When you’re trying to buy a house, there are few metrics more valuable than “comps”—i.e. the prices comparable houses have fetched in your desired area. We taste a ton of wine here each week, and I think perhaps the most valuable service a sommelier can provide is a good sense of the “comps” in a given wine category.
One of the reasons I often taste wines ‘blind’ is that I like to formulate in my head what I think a wine costs (or should cost) as I’m making a quality assessment. This 2015 Grüner Veltliner from Steinschaden was presented to me blind and I’ll admit I was flummoxed. It felt serious, substantial—but rather than wait for my guess, my colleague blurted out its (unbelievably low) price in what can only be described as a fit of excitement. What can I say: These kinds of wines get us pumped up! Austrian Grüner Veltliner is generally hard to beat in terms of quality and authenticity per dollar, but this is ridiculous. Blessed with an extra gear thanks to the superb 2015 vintage, Steinschaden’s Kamptal DAC Grüner is one that’ll surely go down as one of our best values of the year. I can’t think of a better white to have on hand in quantity for the coming Summer months. Man, does it deliver!

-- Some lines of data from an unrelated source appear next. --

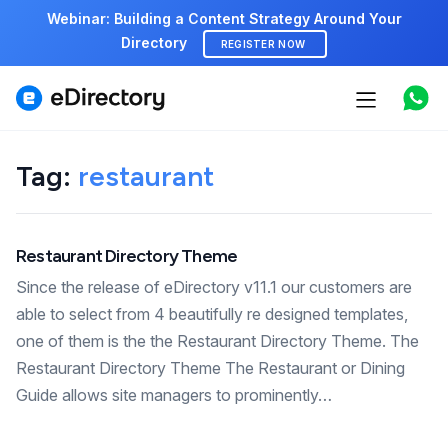
Webinar: Building a Content Strategy Around Your
Directory
REGISTER NOW
Features
Use cases
Tag:
restaurant
Pricing
Restaurant Directory Theme
Marketplace
Since the release of eDirectory v11.1 our customers are
Support
able to select from 4 beautifully re designed templates,
one of them is the the Restaurant Directory Theme. The
Restaurant Directory Theme The Restaurant or Dining
Start free demo
Guide allows site managers to prominently…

It’s worth repeating that this is DAC-level wine, i.e. a wine that meets the requirements for a controlled appellation of origin (Austria’s version is ‘Districtus Austriae Controllatus’). The Kamptal is one of the “Big Three” appellations clustered together along the Danube west of Vienna (along with Kremstal and Wachau to the west), where both Grüner Veltliner and Riesling cling to steep slopes of varying geology. The Kamptal takes its name from the Kamp River, a tributary of the Danube, and the primary soil type (for Grüner) here is loess, a mineral-rich, wind-blown silt fused with calcium carbonate. The Kamptal is the eastern-most of the Wachau-Kremstal-Kamptal triumvirate, feeling a slightly more profound influence from the warmer Pannonian plain to the east, although all of these regions are influenced by a push-pull of warm and cold air—the latter coming in the form of mountain-born breezes from the Waldviertel region to the northwest. This lengthens the growing season, enabling Steinschaden (and others) to harvest Grüner as late as mid-October to ensure optimal physiological ripeness.
This 2015 has the sylvan character and white pepper/radish spice that is unmistakably Grüner Veltliner, but the overall scale of the wine is broader and bolder than you’d expect at this modest price point. Grüner geeks know that the different Austrian appellations have multiple ‘quality’ tiers within them based on grape ripeness levels at harvest, and when I tasted this wine blind my first thought was that it was ‘reserve’-level bottling. It is a big wine (for Grüner), but one that finishes bone-dry, with a quenching minerality.
In the glass the 2015 Steinschaden Kamptal DAC Grüner Veltliner is a reflective straw-gold with green and silver highlights at the rim, and its explosive aromatics are the first sign of a ripe vintage: notes of green apple, white peach, grapefruit, and lime blossom are complemented by spicy/savory hints of coriander, daikon radish and white pepper. The palate is full, lush even, but then zips up beautifully on the citrusy/mineral finish. It’s a wine of both impact and refreshment—not an easy balance to achieve—and I see no reason not to drink it now, and repeatedly. Serve it at 45 degrees in all-purpose white wine stems with all manner of summer salads, particularly some that incorporate seasonal fruits (all the better to highlight the ripeness of this 2015). It would also be amazing with a simple plate of prosciutto with melon. The sweet/savory elements of the attached recipe look extremely enticing to me, but then again, I can’t think of much (aside from red meats) that this wine wouldn’t pair well with. It has all the makings of a Summer staple. Enjoy!